49. TRANSLATION AND THE SYNERGY OF AI AND CI

20/03/2024

When the political scientist Steven Weber compared translation to transportation, he was talking of ideas and knowledge not of people and goods. Instead of a horse-drawn carriage, it's now a process of accelerated multilingual communication, especially with the use of AI tools. Since the adoption of neural networks in 2015, translation algorithms have greatly improved. Academic publishers have been using AI since 2018, and trade publishing soon followed suit. So, what role does the human play in all this? Especially in terms of the creative practice that involves a myriad of choices. This word or that? Style-specific preferences? Should a text be translated from scratch, or could it be run through AI translation software first? And what is fit for purpose?

Mightier than the sword

Some translation companies employ humans to edit machine-translated books, aiming "to maintain the quality of traditional translations", offering savings to publishers and "market rates" to linguists. The threat of being undercut by machines is an ongoing concern for translators. In a recent survey, the European Council of Literary Translators' Associations recommends that professionals avoid editing AI-generated texts or charge translation rates for such work. In this age of jet-propelled information, translating by hand could become the new green travel.

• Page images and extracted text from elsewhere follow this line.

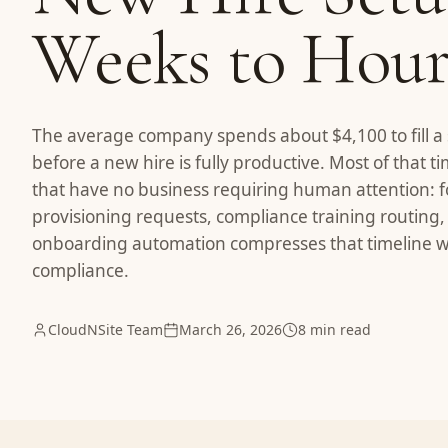
Weeks to Hour
The average company spends about $4,100 to fill a
before a new hire is fully productive. Most of that 
that have no business requiring human attention: fo
provisioning requests, compliance training routing,
onboarding automation compresses that timeline wi
compliance.
CloudNSite Team
March 26, 2026
8 min read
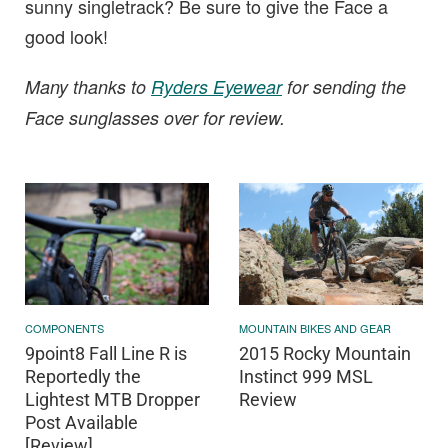
sunny singletrack? Be sure to give the Face a
good look!
Many thanks to
Ryders Eyewear
for sending the
Face sunglasses over for review.
COMPONENTS
MOUNTAIN BIKES AND GEAR
9point8 Fall Line R is
2015 Rocky Mountain
Reportedly the
Instinct 999 MSL
Lightest MTB Dropper
Review
Post Available
[Review]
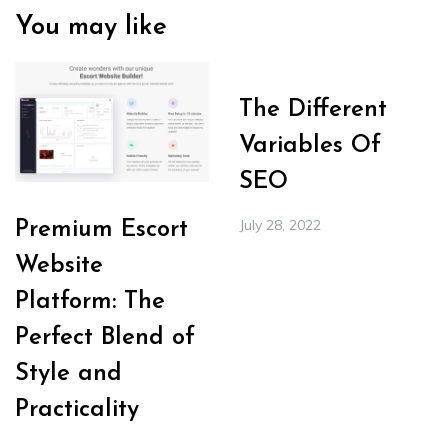
You may like
The Different
Variables Of
SEO
July 28, 2022
Premium Escort
Website
Platform: The
Perfect Blend of
Style and
Practicality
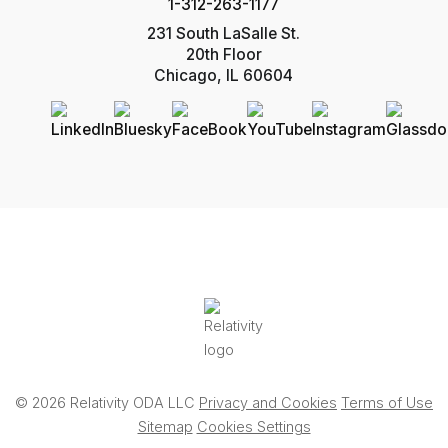
1-312-263-1177
231 South LaSalle St.
20th Floor
Chicago, IL 60604
© 2026 Relativity ODA LLC
Privacy and Cookies
Terms of Use
Sitemap
Cookies Settings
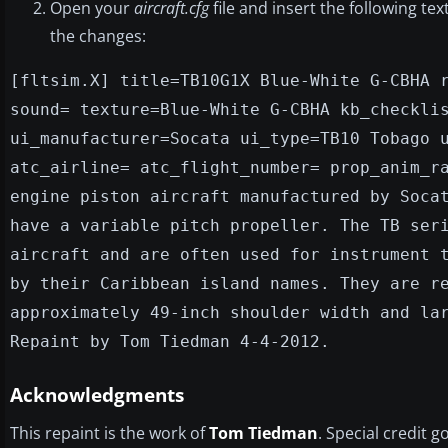
Open your
aircraft.cfg
file and insert the following te
the changes:
[fltsim.X] title=TB10G1X Blue-White G-CBHA 
sound= texture=Blue-White G-CBHA kb_checkli
ui_manufacturer=Socata ui_type=TB10 Tobago 
atc_airline= atc_flight_number= prop_anim_r
engine piston aircraft manufactured by Soca
have a variable pitch propeller. The TB ser
aircraft and are often used for instrument 
by their Caribbean island names. They are r
approximately 49-inch shoulder width and la
Repaint by Tom Tiedman 4-4-2012.
Acknowledgments
This repaint is the work of
Tom Tiedman
. Special credit g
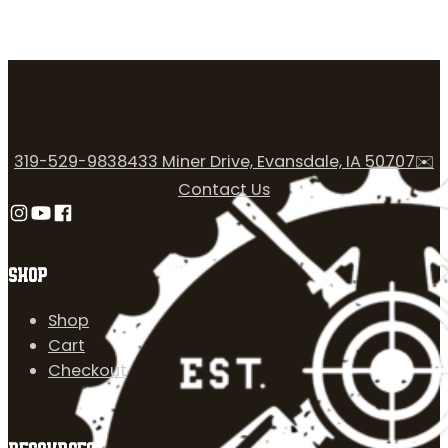
319-529-9838
433 Miner Drive, Evansdale, IA 50707
✉️
Contact Us
Follow us on Instagram
Follow us on YouTube
Follow us on Facebook
SHOP
Shop
Cart
Checkout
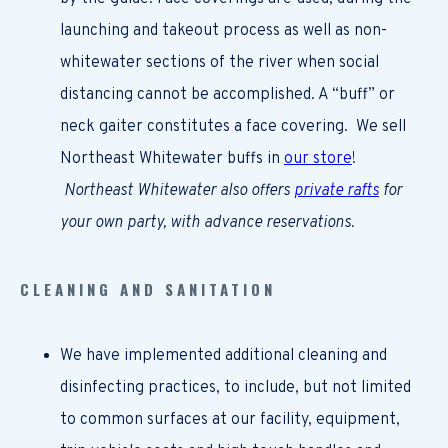
launching and takeout process as well as non-
whitewater sections of the river when social
distancing cannot be accomplished. A “buff” or
neck gaiter constitutes a face covering.
We sell
Northeast Whitewater buffs in
our store
!
Northeast Whitewater also offers
private rafts
for
your own party, with advance reservations.
CLEANING AND SANITATION
We have implemented additional cleaning and
disinfecting practices, to include, but not limited
to common surfaces at our facility, equipment,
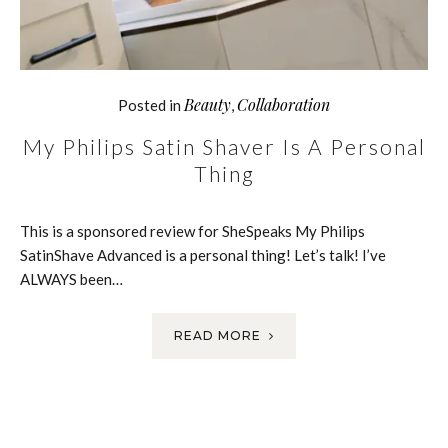
Beauty
Collaboration
Posted in
,
My Philips Satin Shaver Is A Personal
Thing
This is a sponsored review for SheSpeaks My Philips
SatinShave Advanced is a personal thing! Let’s talk! I’ve
ALWAYS been…
READ MORE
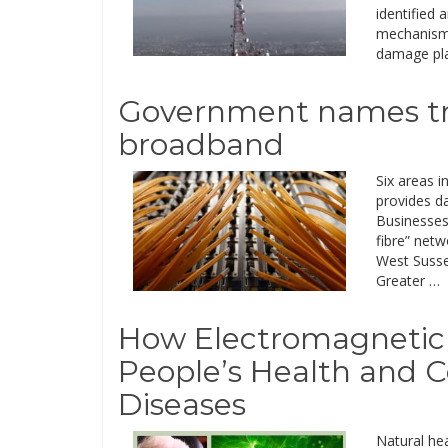
identified 
mechanisms
damage plan
Government names trial
broadband
Six areas i
provides d
Businesses,
fibre” netw
West Susse
Greater …
How Electromagnetic 
People’s Health and C
Diseases
Natural hea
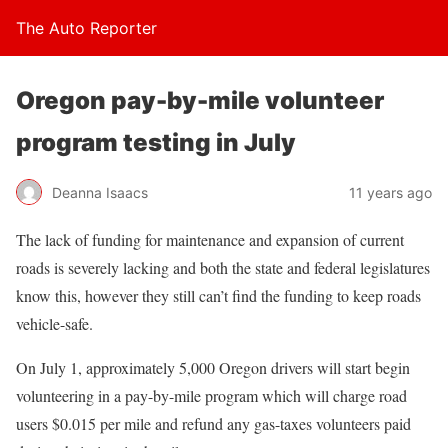
The Auto Reporter
Oregon pay-by-mile volunteer
program testing in July
Deanna Isaacs
11 years ago
The lack of funding for maintenance and expansion of current
roads is severely lacking and both the state and federal legislatures
know this, however they still can’t find the funding to keep roads
vehicle-safe.
On July 1, approximately 5,000 Oregon drivers will start begin
volunteering in a pay-by-mile program which will charge road
users $0.015 per mile and refund any gas-taxes volunteers paid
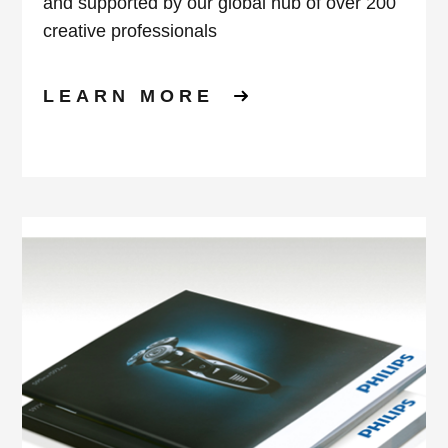
and supported by our global hub of over 200
creative professionals
LEARN MORE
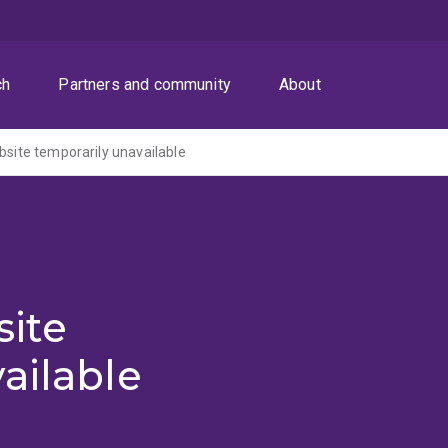
ch
Partners and community
About
ite temporarily unavailable
ite
ailable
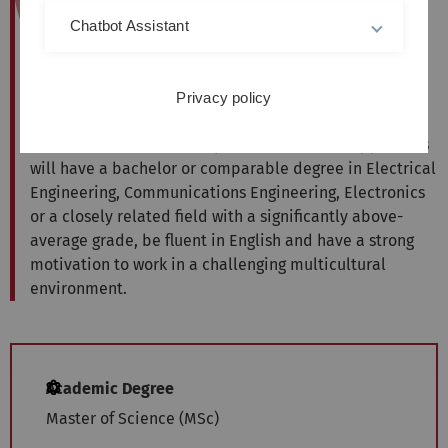
The international Master of Science Programme
Chatbot Assistant
Communication and Information Technology provides
you with the advanced qualifications necessary to
develop the infrastructure and devices of the future,
Privacy policy
where wireless and fibreoptic networks become ever
faster, and evermore ubiquitous. Successful applicants
will have a bachelor or comparable degree in Electrical
Engineering, Communications Engineering, Electronics
or a closely related field with a significantly above-
average grade, be fluent in English and have a strong
motivation to work in a challenging multicultural
environment.
Academic Degree
Master of Science (MSc)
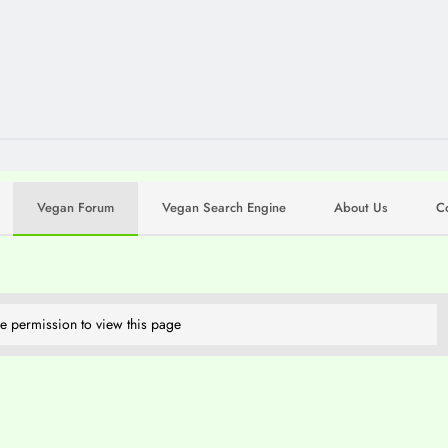
Vegan Forum
Vegan Search Engine
About Us
C
e permission to view this page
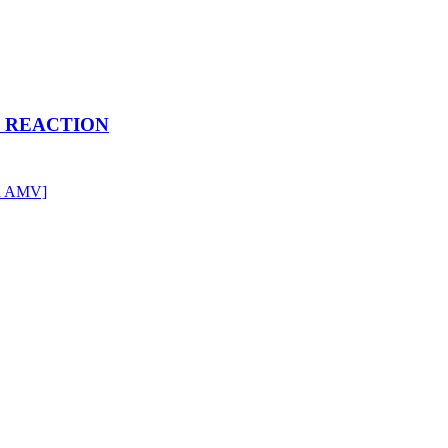
RE REACTION
en AMV]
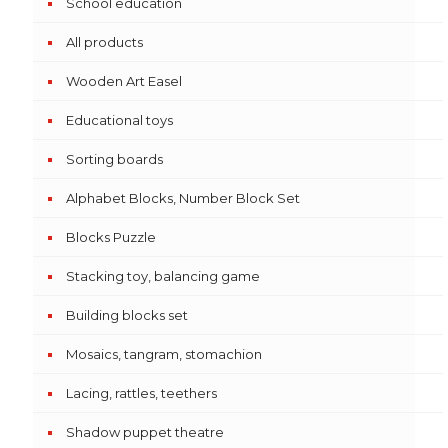
School education
All products
Wooden Art Easel
Educational toys
Sorting boards
Alphabet Blocks, Number Block Set
Blocks Puzzle
Stacking toy, balancing game
Building blocks set
Mosaics, tangram, stomachion
Lacing, rattles, teethers
Shadow puppet theatre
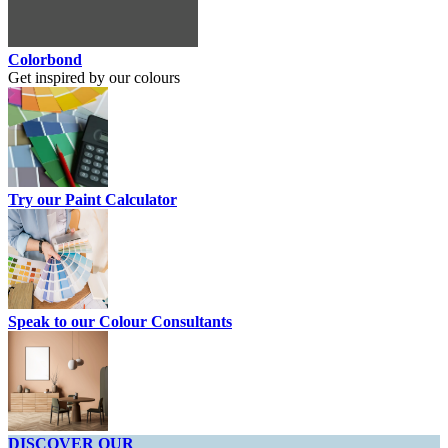
Colorbond
Get inspired by our colours
Try our Paint Calculator
Speak to our Colour Consultants
DISCOVER OUR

While they have often been overlooked in the artistic and literary process, translators have long claimed they have the power to change everything – the pen is mightier than the sword. There are tales of cities destroyed with just a slip of the pen, such as the supposed translation error that allegedly led to the US deciding to drop the atomic bomb on Hiroshima.

Cultural Intelligence

Yilin Wang, a translator, poet and editor who lives in Vancouver, claims that translation is an art, saying that "it takes me just as long to translate a poem as it takes for me to write an original one in English. I have to work hard to research the poet, the times they're living in, and the literary forms they're working in, then find creative ways to convey the spirit of their work in English. Classic Chinese poetry has many cultural idioms, archaic diction, and completely different grammar and syntactical structures to English." To get translations like this right, AI needs CI (Cultural Intelligence), and this is where the human experience has the upper hand.

Invisible but indispensable

Sara Crofts, the chief executive of the Institute of Translation and Interpreting, emphasised that translators played a vital role in building bridges between nations and cultures. "Yet very often their work is undervalued and invisible. The sign of a good translation is that the reader isn't aware that it is even a translation, making the translators' work, by definition, unseen." A good translator is a bit like an embedded software system – invisible but indispensable. The advance of AI is absolutely inevitable, and if tools include AI features that give us more choice and control over the results, so much the better. Computer-assisted translation can offer added value, often taking away the blood, sweat and tears of the translation effort, in much the same way that an electric screwdriver speeds up the assembly process. When translating, we need all the tools we can get. AI might be considered as another vehicle that allows us to navigate the multilingual expanses of knowledge but it is CI that enables the crucial work of human translators to be effective in shaping the sharp end of the result.